- Activity -
The word "Quality" marks the lines you need; copy each of them from the data.

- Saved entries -
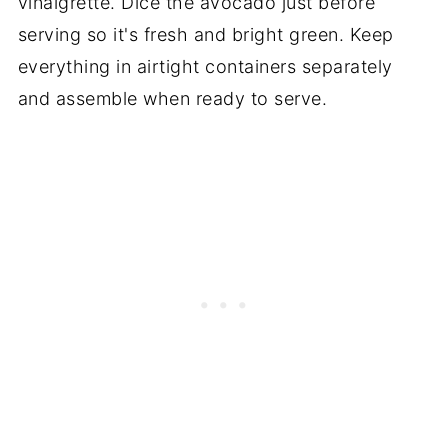
vinaigrette. Dice the avocado just before
serving so it's fresh and bright green. Keep
everything in airtight containers separately
and assemble when ready to serve.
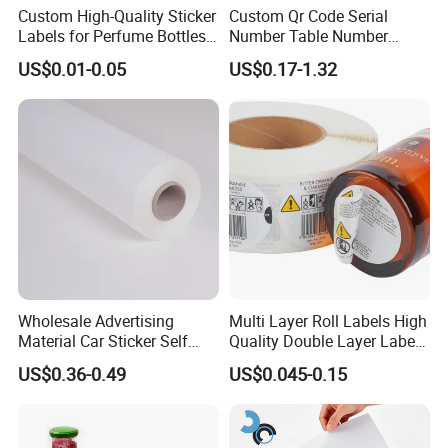
Custom High-Quality Sticker
Custom Qr Code Serial
Labels for Perfume Bottles
Number Table Number
and Jars
Plaques Metal Sign Scan to
US$0.01-0.05
US$0.17-1.32
Order Restaurant Bar
Wholesale Advertising
Multi Layer Roll Labels High
Material Car Sticker Self
Quality Double Layer Labels
Adhesive Vinyl Film
Stickers Printed for Bottle
US$0.36-0.49
US$0.045-0.15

- Finished task -
Custom High-Quality Sticker
Quality Double Layer Labels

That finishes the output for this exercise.